◆ Exercise objective:
Lines to return, exactly: from the line with "How Can I Extract Data" to the line with "product catalogs, prices, stock info" in the entries below, both included.

◆ Data extracts:
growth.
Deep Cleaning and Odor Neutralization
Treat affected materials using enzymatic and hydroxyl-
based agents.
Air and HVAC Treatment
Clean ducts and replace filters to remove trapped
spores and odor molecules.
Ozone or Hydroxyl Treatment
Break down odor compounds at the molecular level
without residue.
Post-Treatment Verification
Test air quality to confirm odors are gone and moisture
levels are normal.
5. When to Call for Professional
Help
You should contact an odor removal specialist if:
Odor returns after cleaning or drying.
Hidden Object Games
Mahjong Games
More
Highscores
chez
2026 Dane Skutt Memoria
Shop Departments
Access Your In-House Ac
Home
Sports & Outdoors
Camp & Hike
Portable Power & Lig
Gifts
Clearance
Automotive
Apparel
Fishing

* * *

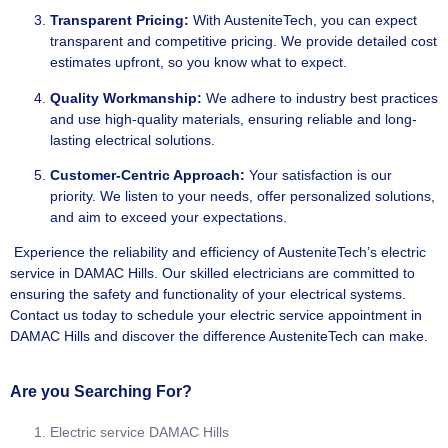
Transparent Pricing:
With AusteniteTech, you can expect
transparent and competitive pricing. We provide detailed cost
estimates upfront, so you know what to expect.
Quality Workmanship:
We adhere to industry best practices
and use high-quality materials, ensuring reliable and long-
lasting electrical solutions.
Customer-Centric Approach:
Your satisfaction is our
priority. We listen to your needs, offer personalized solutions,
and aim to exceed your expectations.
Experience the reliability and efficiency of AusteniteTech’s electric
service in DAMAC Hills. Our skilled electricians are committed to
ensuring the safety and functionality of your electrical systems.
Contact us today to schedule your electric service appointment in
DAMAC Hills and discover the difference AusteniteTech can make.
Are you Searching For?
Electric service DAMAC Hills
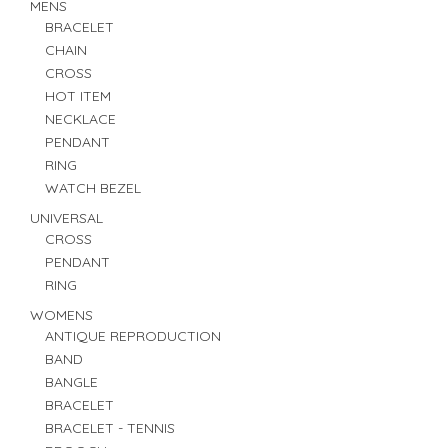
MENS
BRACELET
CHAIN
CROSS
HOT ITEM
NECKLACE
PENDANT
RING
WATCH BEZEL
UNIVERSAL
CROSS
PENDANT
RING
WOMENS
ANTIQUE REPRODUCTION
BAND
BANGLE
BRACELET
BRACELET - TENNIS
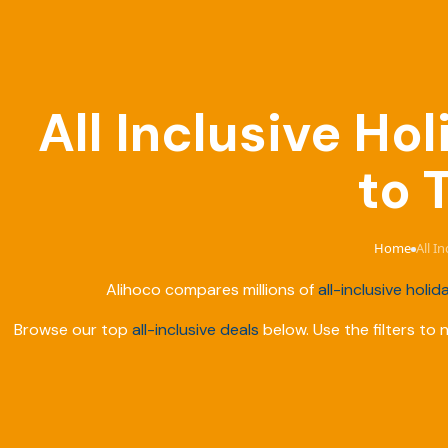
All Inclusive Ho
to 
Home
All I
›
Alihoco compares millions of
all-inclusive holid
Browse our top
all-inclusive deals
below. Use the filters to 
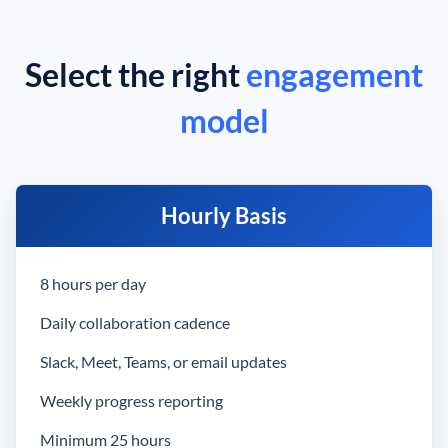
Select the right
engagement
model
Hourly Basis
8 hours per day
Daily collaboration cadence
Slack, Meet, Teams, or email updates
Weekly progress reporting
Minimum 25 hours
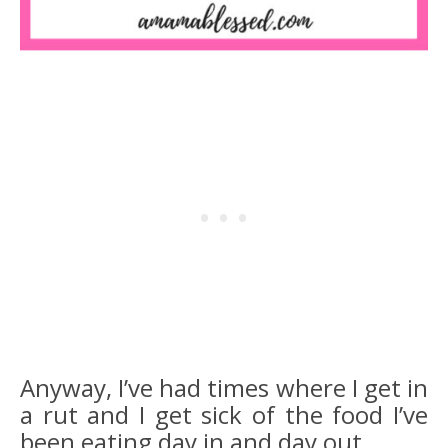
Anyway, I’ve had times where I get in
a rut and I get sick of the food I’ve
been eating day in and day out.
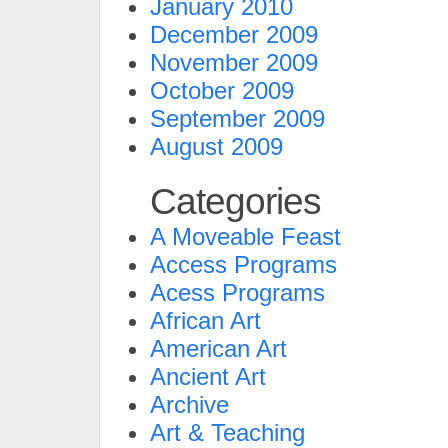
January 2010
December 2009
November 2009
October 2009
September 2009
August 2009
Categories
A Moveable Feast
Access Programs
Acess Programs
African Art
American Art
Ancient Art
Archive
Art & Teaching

* * *

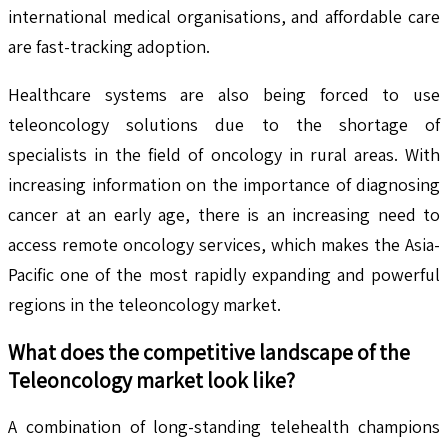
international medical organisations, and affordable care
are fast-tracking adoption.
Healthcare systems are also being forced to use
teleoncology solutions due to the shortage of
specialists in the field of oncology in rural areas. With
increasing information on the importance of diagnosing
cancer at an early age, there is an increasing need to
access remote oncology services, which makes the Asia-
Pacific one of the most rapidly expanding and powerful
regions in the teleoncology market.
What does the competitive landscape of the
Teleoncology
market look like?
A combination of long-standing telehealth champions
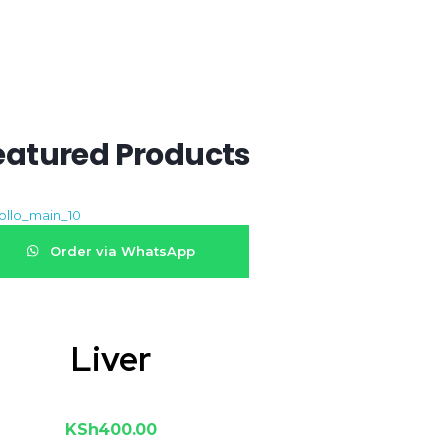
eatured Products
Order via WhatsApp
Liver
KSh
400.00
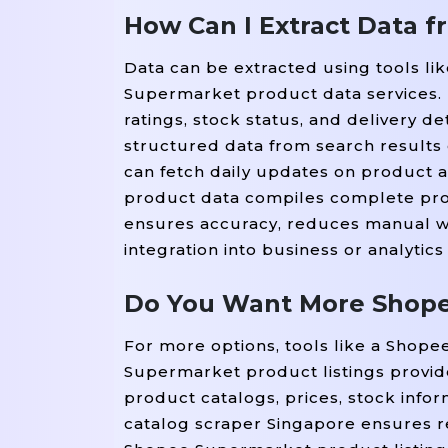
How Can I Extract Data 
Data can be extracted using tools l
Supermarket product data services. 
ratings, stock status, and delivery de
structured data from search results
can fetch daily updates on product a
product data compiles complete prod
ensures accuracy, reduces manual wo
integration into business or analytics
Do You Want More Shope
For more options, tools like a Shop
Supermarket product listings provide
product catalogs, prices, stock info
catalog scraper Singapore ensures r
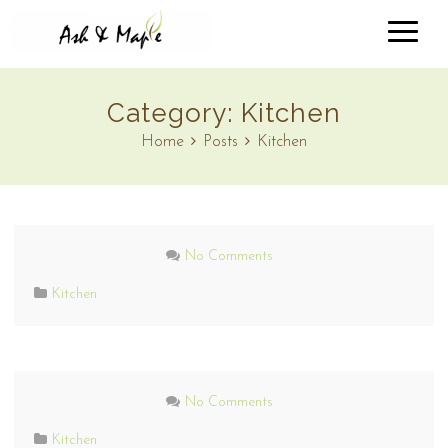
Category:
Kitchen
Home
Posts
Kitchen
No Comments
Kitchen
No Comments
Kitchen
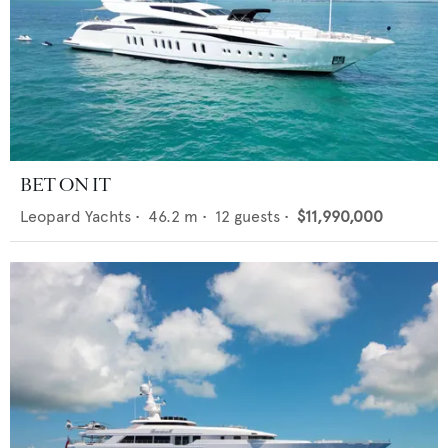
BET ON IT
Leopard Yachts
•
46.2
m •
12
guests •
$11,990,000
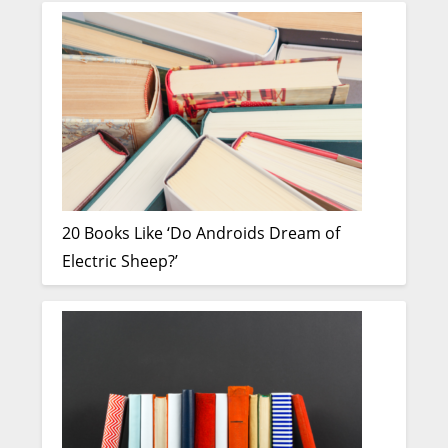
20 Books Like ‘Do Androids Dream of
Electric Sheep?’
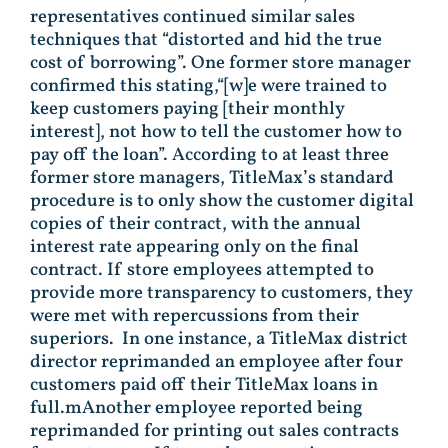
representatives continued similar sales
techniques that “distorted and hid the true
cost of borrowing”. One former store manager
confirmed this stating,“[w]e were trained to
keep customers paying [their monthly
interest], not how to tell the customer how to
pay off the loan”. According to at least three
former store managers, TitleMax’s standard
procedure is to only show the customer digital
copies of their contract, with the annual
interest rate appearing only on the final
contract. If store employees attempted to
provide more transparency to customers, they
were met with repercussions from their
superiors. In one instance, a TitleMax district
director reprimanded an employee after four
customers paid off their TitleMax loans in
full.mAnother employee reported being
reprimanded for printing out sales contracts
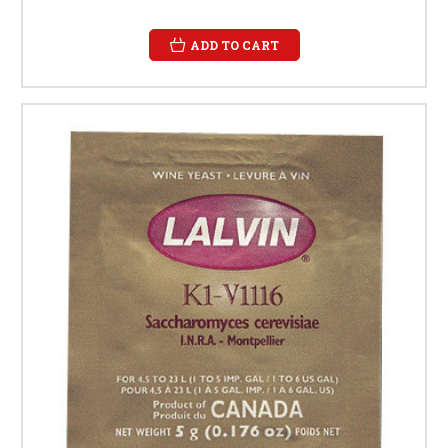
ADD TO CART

◆ Answer for the task:
How Can I Extract Data 
Data can be extracted using tools l
Supermarket product data services. 
ratings, stock status, and delivery de
structured data from search results
can fetch daily updates on product a
product data compiles complete prod
ensures accuracy, reduces manual wo
integration into business or analytics
Do You Want More Shope
For more options, tools like a Shop
Supermarket product listings provide
product catalogs, prices, stock info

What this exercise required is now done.